[Records from a data collection]
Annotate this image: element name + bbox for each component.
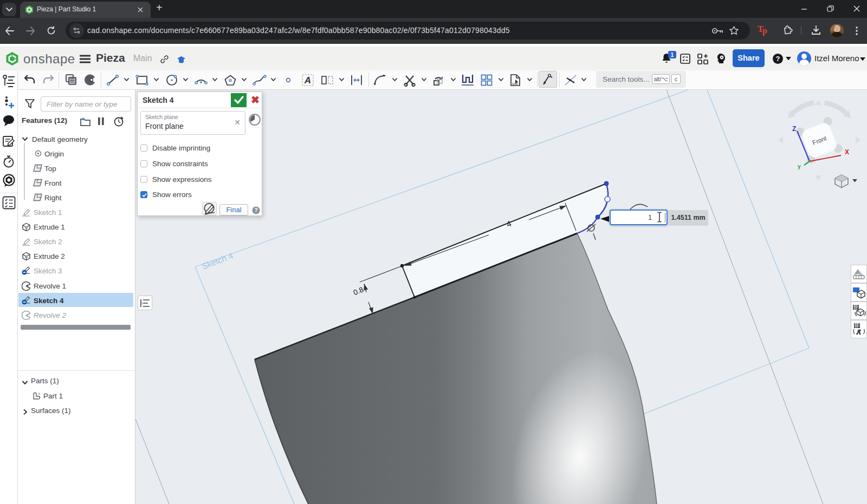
svg-text:?: ?: [776, 55, 780, 63]
svg-text:X: X: [845, 148, 849, 156]
svg-text:?: ?: [254, 207, 257, 213]
svg-text:y: y: [798, 163, 801, 169]
svg-text:DXF: DXF: [512, 82, 519, 86]
svg-text:Z: Z: [792, 125, 796, 133]
svg-text:Sketch 4: Sketch 4: [200, 251, 235, 271]
svg-text:0.8: 0.8: [352, 285, 365, 297]
svg-text:A: A: [304, 75, 311, 86]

▶ Task requirements
Copy each line from the records above that includes the string "text".

▶ Solution
svg-text:?: ?: [776, 55, 780, 63]
svg-text:X: X: [845, 148, 849, 156]
svg-text:?: ?: [254, 207, 257, 213]
svg-text:y: y: [798, 163, 801, 169]
svg-text:DXF: DXF: [512, 82, 519, 86]
svg-text:Z: Z: [792, 125, 796, 133]
svg-text:Sketch 4: Sketch 4: [200, 251, 235, 271]
svg-text:0.8: 0.8: [352, 285, 365, 297]
svg-text:A: A: [304, 75, 311, 86]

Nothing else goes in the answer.